At the same time, White House spokesman Sean Spicer—whose filing showed assets of between $2.9 million and $6.6 million—boasted that the wealth of Trump’s staff was a proof of their value: “The president has brought a lot of people into this administration, into this White House, in particular, who have been very blessed and very successful by this country and have given up a lot to come into the government by setting aside a lot of assets,” he said.
The colossal wealth amassed by Trump’s White House aides is itself only a fraction of what his cabinet appointees have accumulated, approaching $10 billion even without counting adviser on deregulation Carl Icahn, who is worth more than $20 billion but is not covered by disclosure because he is not formally an employee of the US government.
The Washington Post provided another yardstick to measure the wealth of the Trump White House staff—as well as the social divide between the Trump inner circle and the millions who voted for him in the 2016 election. According to its calculation, 86 percent of all counties where voters chose Trump over Hillary Clinton had total incomes lower than the $2.3 billion wealth of Trump’s richest 27 staff members.
The reports on these facts and figures have produced the usual complaints from the Democratic Party and watchdog groups about the need for Trump appointees, and particularly Jared Kushner and Ivanka Trump, to divest themselves of direct management of their vast wealth and fulfill various requirements aimed at preventing conflicts of interest. Added to this is the demand, always arrogantly rejected by Trump, that he release his tax returns.

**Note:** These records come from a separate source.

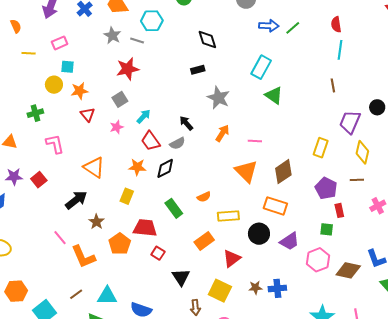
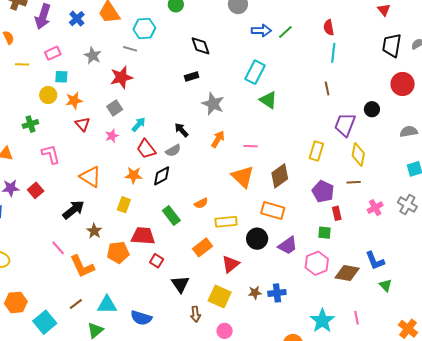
gray star: (112, 35) -> (93, 56), moved
orange pentagon: (120, 244) -> (118, 252), turned 30

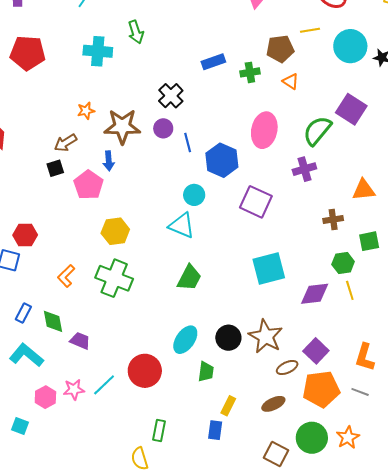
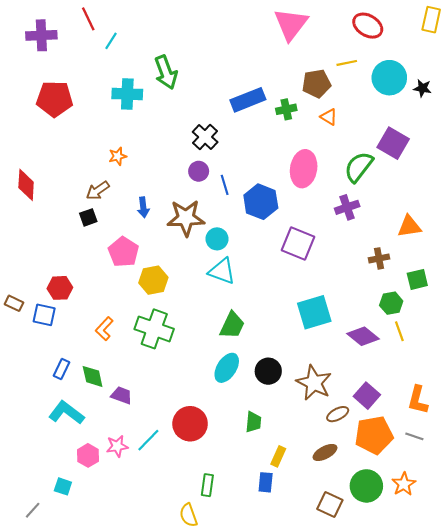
green arrow: (136, 32) -> (166, 72), size x1.4
blue rectangle: (213, 62) -> (248, 100), size x1.4
brown star: (122, 126) -> (186, 218), moved
pink pentagon: (88, 185) -> (123, 252), moved
cyan circle: (194, 195) -> (217, 239), moved
purple diamond: (315, 294) -> (363, 336), turned 48
black circle: (228, 338) -> (268, 371), moved
cyan ellipse: (185, 340) -> (227, 368), moved

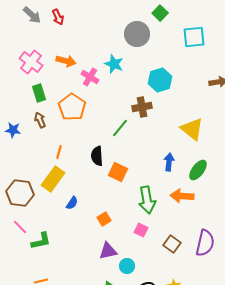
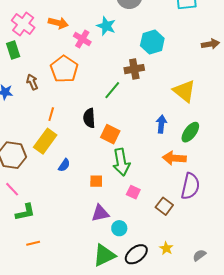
green rectangle: (39, 93) -> (13, 50), moved
green arrow: (147, 200) -> (121, 162), moved
orange square: (104, 219) -> (96, 181), turned 32
green L-shape: (41, 241) -> (25, 212), moved
purple semicircle: (205, 243) -> (190, 186), moved

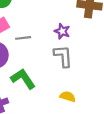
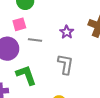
purple star: (62, 31) -> (67, 32), moved

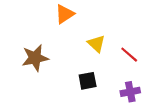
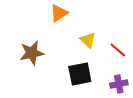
black square: (88, 81) -> (80, 74), size x1.4

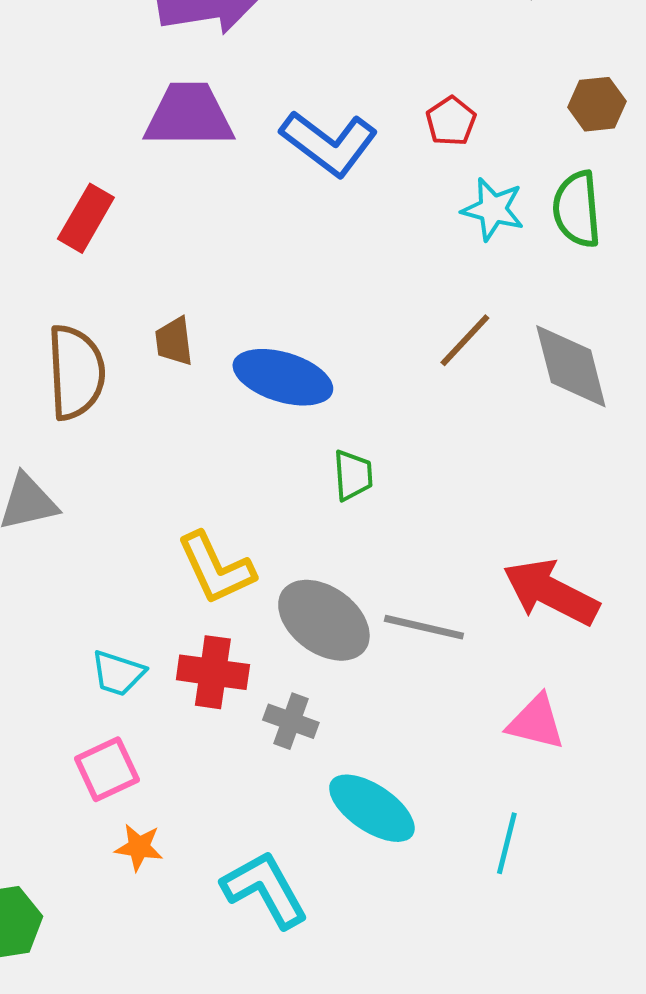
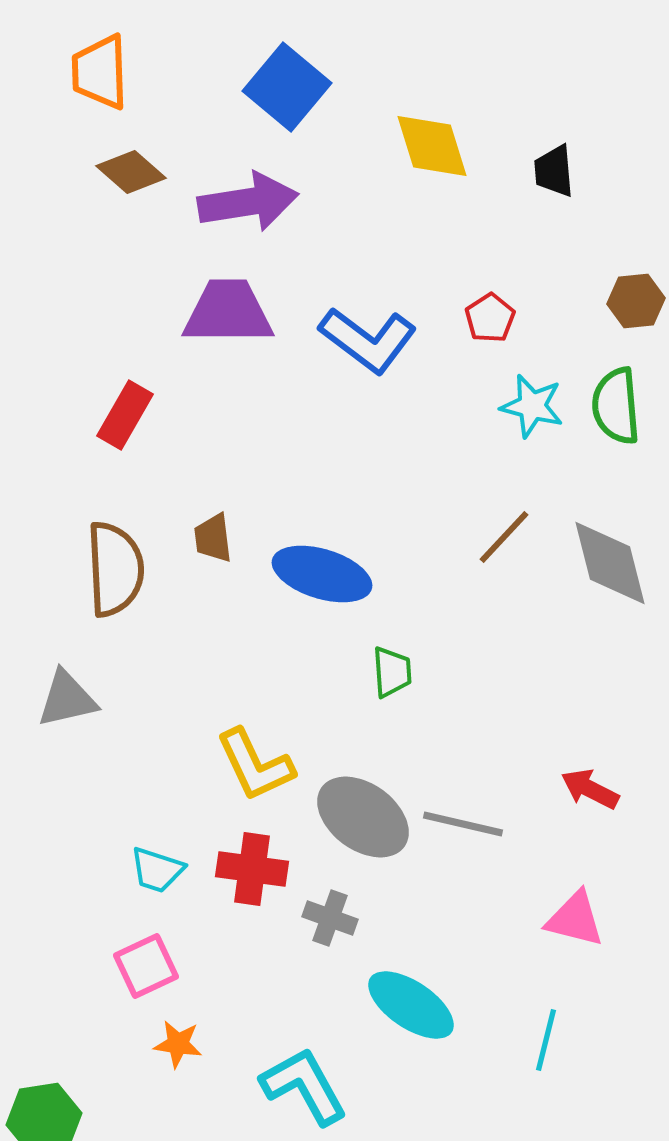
red arrow: (551, 592) -> (590, 789), size x0.6

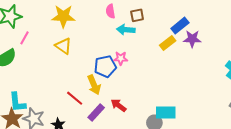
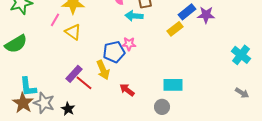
pink line: (25, 38) -> (55, 20), moved
purple star: (192, 39) -> (206, 15), moved
purple rectangle: (96, 112) -> (74, 74), moved
cyan rectangle: (166, 112) -> (173, 85), moved

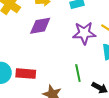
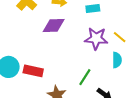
green line: (78, 73) -> (85, 77), turned 36

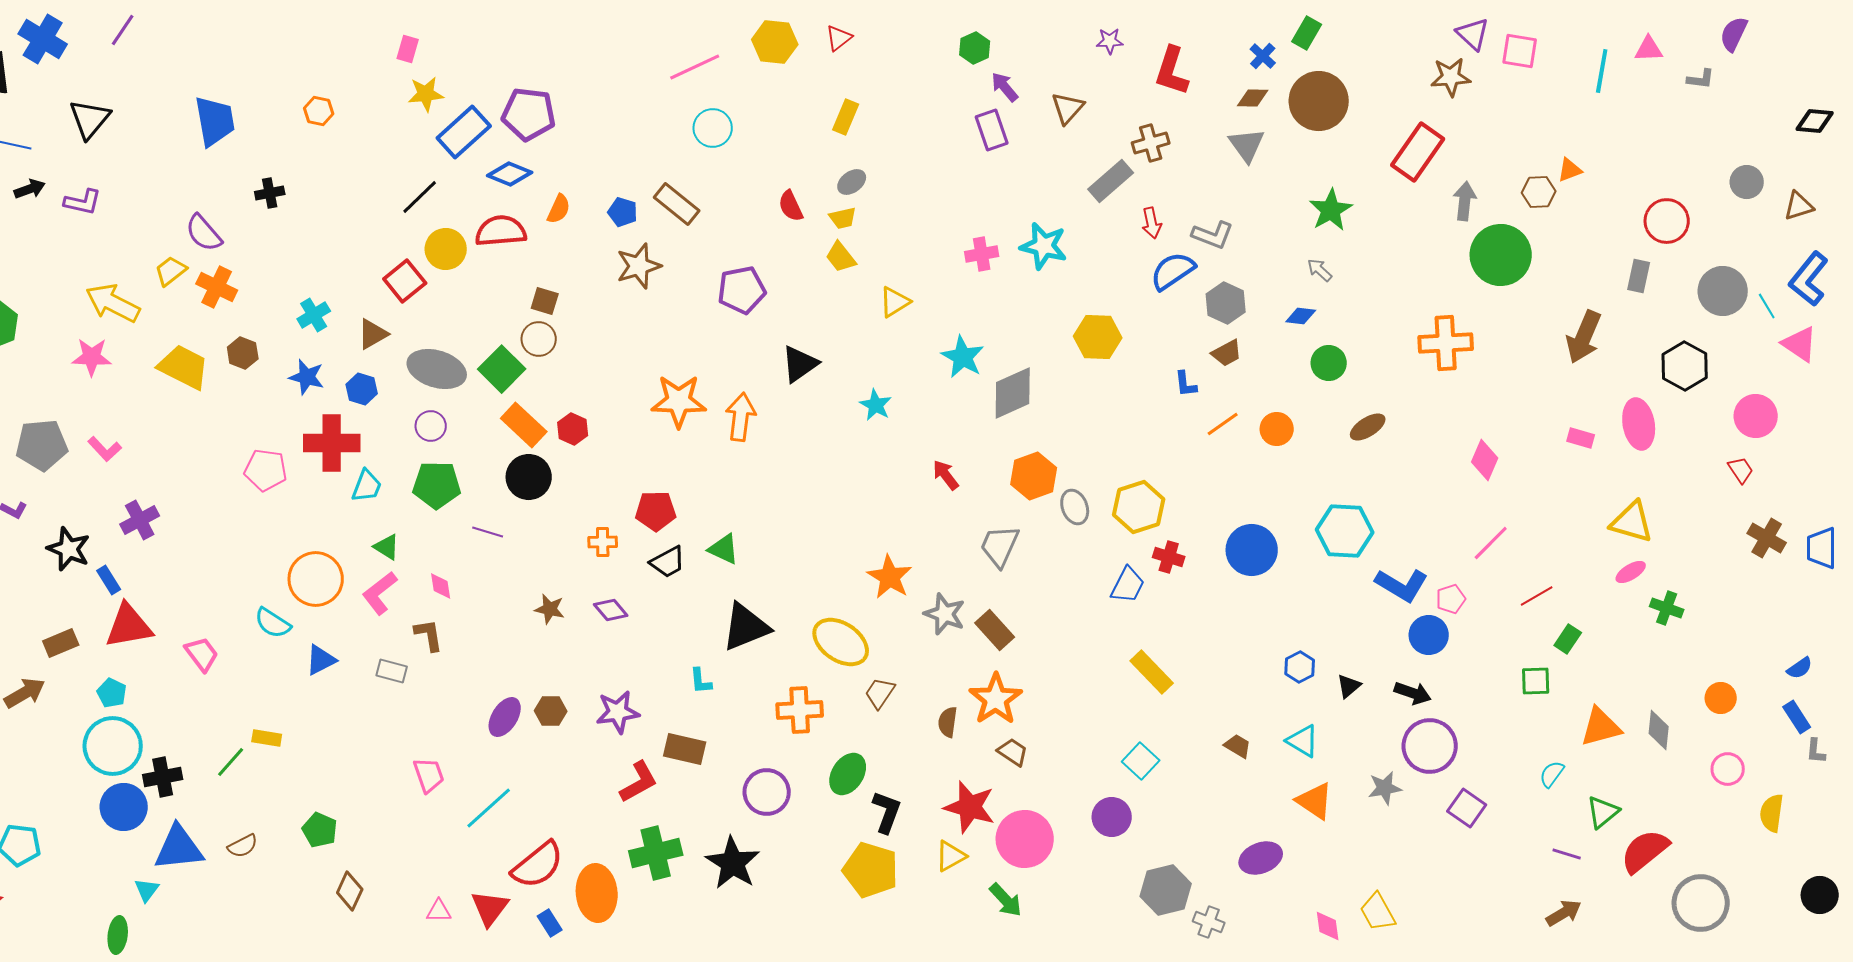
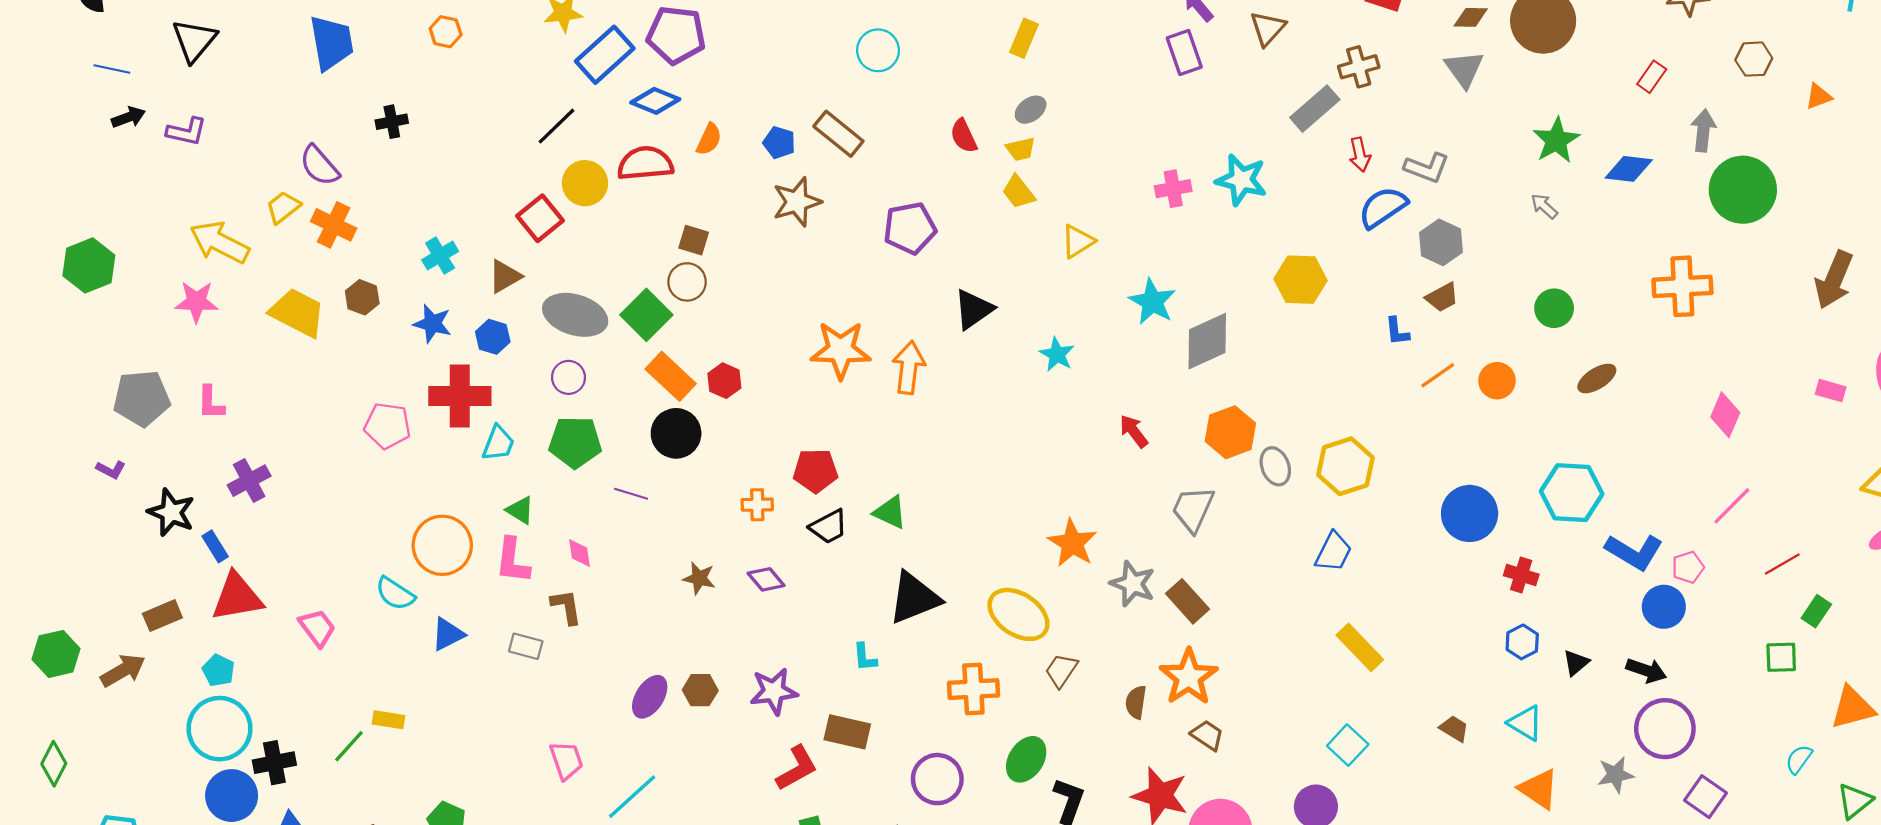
red rectangle: (1418, 152) -> (1652, 77), size x0.5
brown hexagon: (1539, 192) -> (1754, 59), moved
blue diamond: (1301, 316) -> (1629, 169), moved, size x1.4
pink L-shape: (105, 449) -> (211, 403), turned 44
red cross: (1169, 557) -> (1521, 575), moved
pink L-shape: (380, 593) -> (513, 561), turned -45

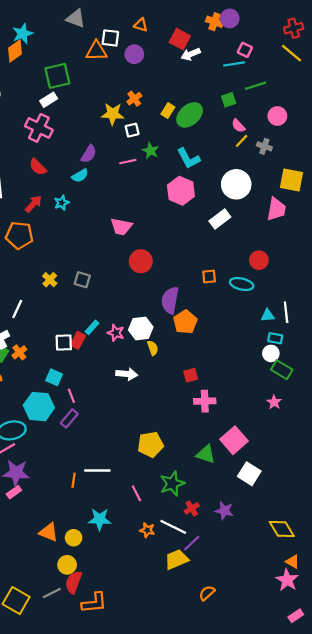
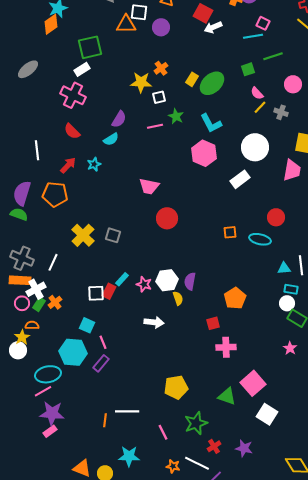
yellow cross: (50, 280) -> (83, 235), size x1.6
purple semicircle: (170, 300) -> (190, 281), moved, size x0.7
orange pentagon: (185, 322) -> (235, 298), moved

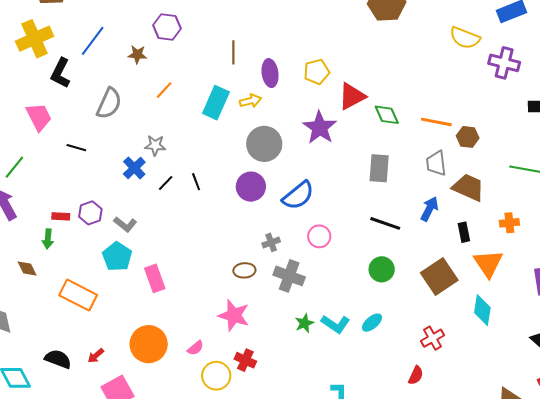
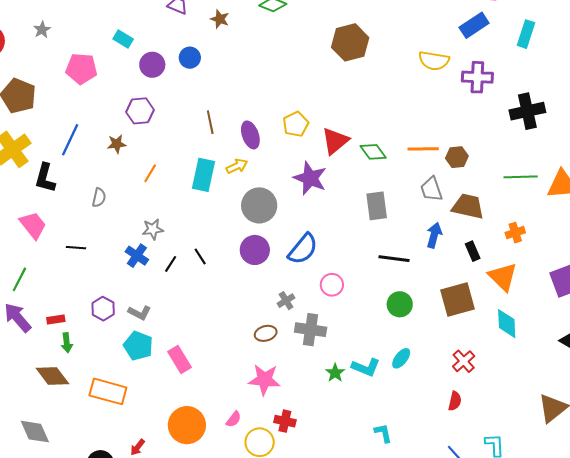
gray semicircle: (109, 103) -> (99, 198), size x0.6
red rectangle: (61, 216) -> (56, 320), moved
brown diamond: (27, 269) -> (52, 376), size x1.6
brown square: (439, 277) -> (458, 300), turned 30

Such critics advocate applying a spot of “ethics” perfume to a stinking landfill. The Trump White House, and the entire administration, personifies to an unprecedented degree the corruption and decay of American capitalism. In their cynical self-dealing and unabashed celebration of wealth—derived from the plundering of working people and the public treasury—Trump and his retinue are following in the footsteps of Louis XVI and Marie Antoinette, the Russian tsar and tsarina, and other doomed representatives of outlived social orders.
And while the wealth of the Trump administration is particularly striking, it is part of a broader phenomenon, in which politicians of both parties more and more belong to the super-rich. More than half of all US Congressmen are millionaires, with the median net worth of Democrats slightly higher than that of Republicans. Bill and Hillary Clinton are worth some $75 million, and the Obamas are expected to amass an even greater fortune in their years after leaving office.